Before coming to the Bike Cafe, Phil worked at the Birchwood Cafe, Common Roots, Restaurant Alma and the long-departed RockStar with Steven Brown. The soups and salads are mostly vegetarian, and many are also vegan and gluten free. The salads change every few days, but seem to be variations on a theme: bowtie pasta with sundried tomatoes and pesto one day, and then with chickpeas, mushrooms and artichoke hearts the next. Soups ($3.75 a cup, $4.50 a bowl) can range from curried tomato and chickpeas in coconut milk to a creamy chowder of potatoes, squash and bacon, or a hearty and delicious mushroom potato soup.

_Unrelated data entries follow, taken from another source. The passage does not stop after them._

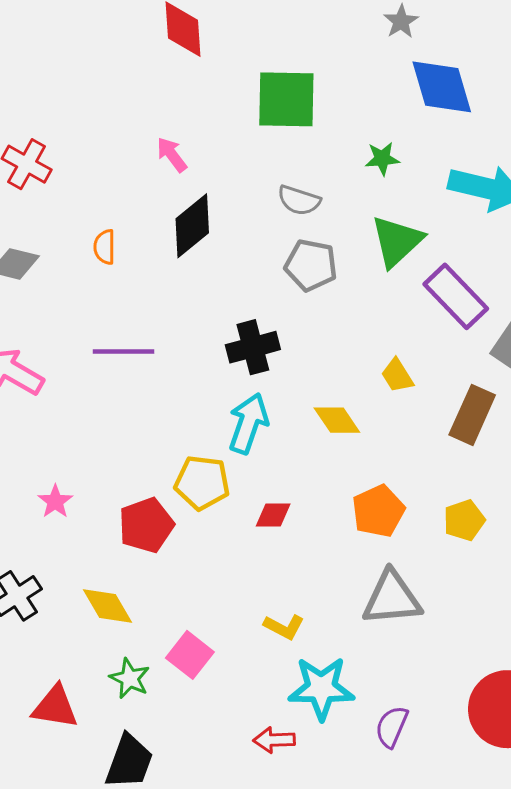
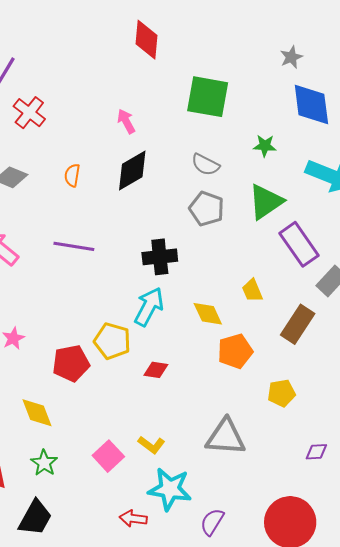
orange pentagon: (378, 511) -> (235, 351), moved
pink square: (190, 655) -> (108, 456), moved

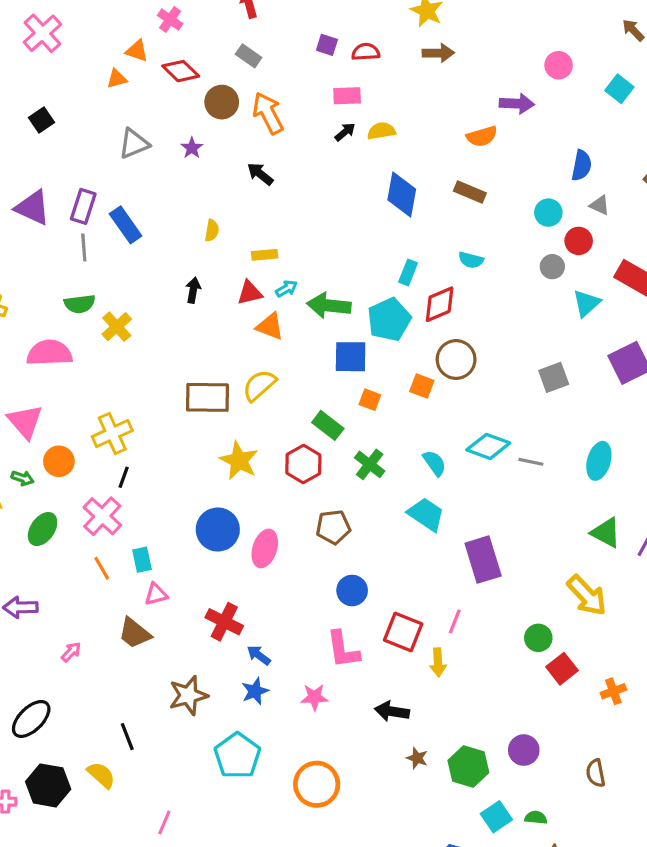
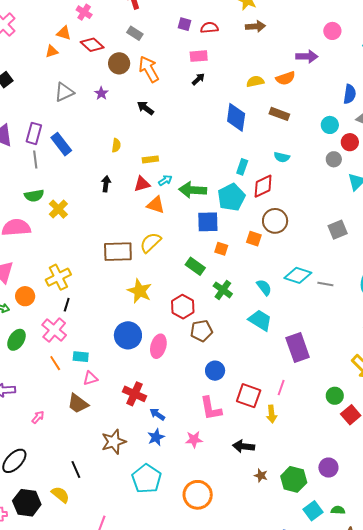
yellow semicircle: (381, 131) -> (255, 81), moved
red hexagon: (303, 464) -> (183, 307), moved
cyan rectangle: (142, 560) -> (81, 357), turned -70

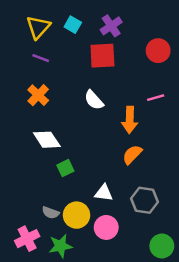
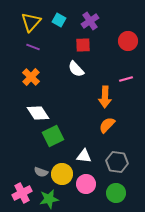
red square: (102, 56) -> (83, 45), size x0.7
white semicircle: (94, 100) -> (76, 69), moved
green square: (65, 168) -> (53, 136), size x1.5
green circle: (162, 246) -> (116, 193), moved

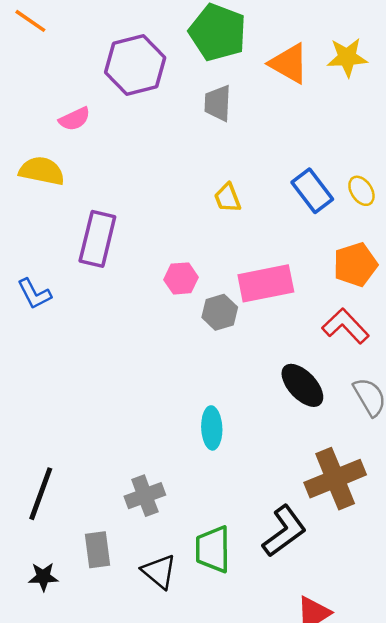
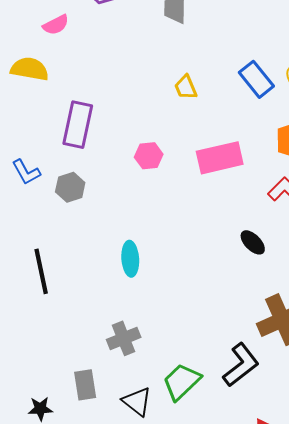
gray hexagon: (220, 312) -> (70, 187), moved
black ellipse: (302, 385) -> (253, 242), size x0.7
cyan ellipse: (212, 428) -> (130, 259), moved
black line: (41, 494) -> (41, 271), moved, turned -30
green trapezoid: (213, 549) -> (182, 382), turned 48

At $4.95, the sandwiches are a bargain – mostly variations on beef, turkey, ham or tuna with cheese and veggies, but a vegetarian sandwich of curried pumpkin hummus with apple onion chutney and greens is also offered. You can get a good overview of the cuisine by ordering a soup and salad combo of three items for $7.50. The baked goods are a new addition to the menu, but they include bars, muffins, and sweet and savory scones ($2- $3.) The cafe also features Peace coffee, espresso and cappucino (presumably delivered by bike), as well as Sebastian Joe’s ice creams.
The offerings seem to vary a bit from day to day, but highlights of my recent visits have included a hearty and delicious mushroom potato soup, and a lively curried tomato chick pea soup in a rich coconut cream base. The cafe is open from 6:30 a.m. to 7 p.m. Monday to Friday, and 8 a.m. to 5 p.m. on weekends. The weekend hours may change in November, but the cafe, and the Bike Center, will stay open through the winter.
I always discover some new food find when I explore the Midtown Global Market – just across the Greenway from the Midtown Bike Center – and the fact that the Sonora Grill has been open since July means that I don’t explore the MGM often enough. The menu is billed as Spanish and South American, but there is also a strong Mexican influence, from the name (a state in Mexico) to the caramelos, described as Sonora-style tacos, and a weekly special of tostadas topped with pork belly and oyster mushrooms.
We only tried a few items, including the very tasty shrimp taco, fried in a bright red tempura batter, and served with a cilantro aioli and cabbage ($2.50); the eggplant bocadillo (sandwich) crisply fried in a panko like crust, and topped with cheese, aioli, arugala and tomato ($5.90; $7.90 with fries); and a tilapia salad with a cilantro vinaigrette, olives, lettuce and arugela ($5.90). There is a lot more I would like to try, including the pinchos (skewers) of pork guajillo or beef chimichurri, served with Peruvian rice and guajillo beans ($8.50), and the pork and beef bocadillos.